Roger Conrad: Again, the same kind of story there. There are a couple out there I think that are still fairly inexpensive.
Look at the Dow Utility Average, and you see it really just blasting off—not quite taking out the old highs. But if you take out some of the companies that are more leveraged to the economy who are selling wholesale electricity, then you are well past all-time highs. That is what an average does. It kind of filters some in and gives you sort of an overall, but it does mask huge divergences.
There are a few out there that I think are still fairly attractive. Entergy (ETR)—a major nuclear power producer—is anchored in the mid-south of the country, a pretty solidly growing area, with a lot of upside with its petrochemicals business.
This is a company that also has a large transmission system. It is in the process of thinning out and merging, and that could be a deal worth as much as $10 to $12 per share for investors. So there's a real pocket of value there.
On the other side of the coin, companies like Duke Energy (DUK), that seems to have overcome much of its troubles, has had a really big run over the past several months, and that is somewhat uncharacteristic for utilities.
These things are going to follow their dividend growth over time. And when they tend to outpace that growth, the share prices rise faster than the dividend growth. In other words, you tend to get a situation where you see pullbacks, and that is the case with many of these utilities now.
Again, it is a time to look for pockets of value, and not so much at the average overall.
Nancy Zambell: Are you going to do anything in alternative energy? The solar companies have done really great year-to-date, but that is also a risky, more speculative area. I don't remember that you have followed many of those.
Roger Conrad: I will tell you the part of that business that is attractive to me right now, and that is the contract part. There has been a little bit in the press about this business model, where companies install solar panels for people. They then realize rents on those panels over a period of years.
What you have is something similar to what a utility or unregulated power producer does-building a power plant or facility, and then realizing cash flow from that, or rents over a period of years. That is, I think, an attractive part of the business. And that is what I look for—for alternative energy in general—is just long-term contracts. And I like to see the cash flow.
Nancy Zambell: Are there any particular companies in that arena that look promising?
Roger Conrad: There are a few that I have heard of that are trying to start up on that model. Right now, for investors, there is kind of a limited fare.
New Jersey Resources (NJR) is a gas utility that has been doing this type of business. We are also seeing some larger utilities like NextEra Energy (NEE) and Duke Energy following this same sort of model. I think that we are going to see some pure plays out there in the near future.

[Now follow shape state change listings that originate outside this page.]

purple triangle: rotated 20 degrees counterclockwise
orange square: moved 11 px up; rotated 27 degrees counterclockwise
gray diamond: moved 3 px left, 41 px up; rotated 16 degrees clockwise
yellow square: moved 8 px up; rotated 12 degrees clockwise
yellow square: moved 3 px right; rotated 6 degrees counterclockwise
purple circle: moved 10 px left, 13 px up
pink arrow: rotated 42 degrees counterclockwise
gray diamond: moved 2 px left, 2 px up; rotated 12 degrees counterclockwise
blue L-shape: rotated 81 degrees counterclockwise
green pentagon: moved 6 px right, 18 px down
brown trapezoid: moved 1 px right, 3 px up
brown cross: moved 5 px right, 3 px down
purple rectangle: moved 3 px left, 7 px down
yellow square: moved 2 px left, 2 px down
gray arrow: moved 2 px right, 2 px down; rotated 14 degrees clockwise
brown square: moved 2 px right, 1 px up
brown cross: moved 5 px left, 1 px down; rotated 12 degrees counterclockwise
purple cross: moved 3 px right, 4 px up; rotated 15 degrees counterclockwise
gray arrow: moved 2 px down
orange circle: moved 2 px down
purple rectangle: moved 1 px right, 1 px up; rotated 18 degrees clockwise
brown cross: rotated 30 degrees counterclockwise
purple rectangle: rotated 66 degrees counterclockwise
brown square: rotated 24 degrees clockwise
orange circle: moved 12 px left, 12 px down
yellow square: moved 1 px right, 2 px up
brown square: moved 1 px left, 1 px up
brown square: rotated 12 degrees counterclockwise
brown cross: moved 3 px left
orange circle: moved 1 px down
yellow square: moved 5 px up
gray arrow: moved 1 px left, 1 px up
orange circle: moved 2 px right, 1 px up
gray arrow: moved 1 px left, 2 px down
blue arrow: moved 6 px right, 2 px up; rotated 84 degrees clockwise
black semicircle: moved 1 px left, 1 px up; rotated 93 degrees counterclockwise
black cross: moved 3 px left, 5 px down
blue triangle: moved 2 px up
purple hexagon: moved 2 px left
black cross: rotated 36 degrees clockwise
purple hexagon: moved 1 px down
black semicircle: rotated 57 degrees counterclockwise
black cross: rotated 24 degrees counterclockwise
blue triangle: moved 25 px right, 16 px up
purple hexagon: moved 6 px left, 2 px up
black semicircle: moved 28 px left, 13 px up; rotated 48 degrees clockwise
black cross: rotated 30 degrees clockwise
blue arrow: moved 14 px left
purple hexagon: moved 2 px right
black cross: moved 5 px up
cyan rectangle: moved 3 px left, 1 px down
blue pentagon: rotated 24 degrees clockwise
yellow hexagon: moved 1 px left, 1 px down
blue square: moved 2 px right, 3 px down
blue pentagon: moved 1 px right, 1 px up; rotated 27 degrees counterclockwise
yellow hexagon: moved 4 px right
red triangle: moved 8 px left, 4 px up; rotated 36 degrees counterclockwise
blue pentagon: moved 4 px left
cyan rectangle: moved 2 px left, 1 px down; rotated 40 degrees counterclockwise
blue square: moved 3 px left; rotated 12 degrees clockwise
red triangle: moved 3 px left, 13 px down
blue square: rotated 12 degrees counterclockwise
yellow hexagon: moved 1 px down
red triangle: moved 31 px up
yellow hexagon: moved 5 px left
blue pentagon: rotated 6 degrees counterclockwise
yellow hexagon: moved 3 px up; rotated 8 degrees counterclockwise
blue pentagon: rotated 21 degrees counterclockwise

Right now, if you like that business model of renewable energy that gets the tax credits, your best alternative would be something that is involved more in wind or even hydro—companies in Canada such as Brookfield Renewable Energy (BRPFF) or Energixs (Tel Aviv: ENRG). Those are companies that are, again, operating on that model.
I think that some of these solar things will be interesting at some point though, and again, I think there will be some pure plays coming out in the market in the very near future.
Nancy Zambell: Thanks for those recommendations. You are going to be at the MoneyShow in Las Vegas next week.
Roger Conrad: Yes! I am really looking forward to that. We have just started this new venture. I really want to talk to as many people as possible about it.
Both Elliott and I have a number of presentations. We also have a booth there that we will be pretty much hanging around throughout the show. I have always enjoyed Money Shows, and it has always been a great place for me to see familiar faces and meet new people and show people the kind of stuff that we do. We are a small company, and this is an ideal venue for us. We are really looking forward to that.